その中庭で俺は一人の女性を目撃する。 それはどこか儚げで今にも消えてしまいそうな、そんな存在だった。 その眼は遠くを見ており、風で銀髪の長い髪が揺れるたびに子供心に綺麗だ、と感じたものだ。 彼女が使い魔だと知ったのはそれから随分後の話。 そして、これが初恋だったのだと知ったのも後からである。 今でも初恋を引きずって話したこともない女性を思っている時点で俺は馬鹿なんだなと感じてしまう。 実はこれが兄貴への反発の理由なのかもしれない。 俺の方が兄貴より優秀だと証明すれば彼女が俺を見てくれる。 そんな馬鹿なことを頭のどこかで考えているのかもしれない。 だが、陰陽術という同じ土台から降りた時点で俺の負けは決まったようなものなのだろう。

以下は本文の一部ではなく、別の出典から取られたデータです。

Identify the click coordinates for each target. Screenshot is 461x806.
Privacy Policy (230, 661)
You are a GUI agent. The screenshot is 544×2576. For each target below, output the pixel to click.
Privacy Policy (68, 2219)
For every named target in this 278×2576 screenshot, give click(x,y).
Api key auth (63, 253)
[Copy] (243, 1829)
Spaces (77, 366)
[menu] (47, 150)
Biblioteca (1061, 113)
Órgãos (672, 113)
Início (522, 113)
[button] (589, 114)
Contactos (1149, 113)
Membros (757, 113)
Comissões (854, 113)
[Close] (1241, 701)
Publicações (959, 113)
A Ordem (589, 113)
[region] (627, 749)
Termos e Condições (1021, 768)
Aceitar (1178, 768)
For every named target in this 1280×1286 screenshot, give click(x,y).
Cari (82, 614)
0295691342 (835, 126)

「そろそろ本気で家を出る準備を始めたほうがいいのかもしれないな……。 って、うわぁっ!」
「きゃっ!」
そんなことを考えながら歩いていた所為で人とぶつかってしまった。 こんな時間に人? しかも女が一人?
「すまん、大丈夫か?」
「ごめんなさい、ごめんなさい! 急いでたもので!」
「いや、こっちも考えごとしてたからな」
「本当にごめんなさい」
「気にしなくていい。 それより怪我はないか?」
「はい。 大丈夫です」
「そうか。 とにかく気をつけろよ。 深夜の一人歩きは危険だからな」
「そうですね……」
そこで一瞬彼女の顔に陰りが見えた。
「ぶつかってしまって本当にごめんさい。 急いでるので失礼します!」
そう言い終わる前にと彼女は駆け出していた。
「なんだ?」
少し疑問に思いながらも今から彼女を捕まえて理由を聞き出すほどの興味もなく、家への道をただ夜空を見上げながら進んで行く。 この時、秋也は彼女ともう一度出会うことになるとは夢にも思っていなかった。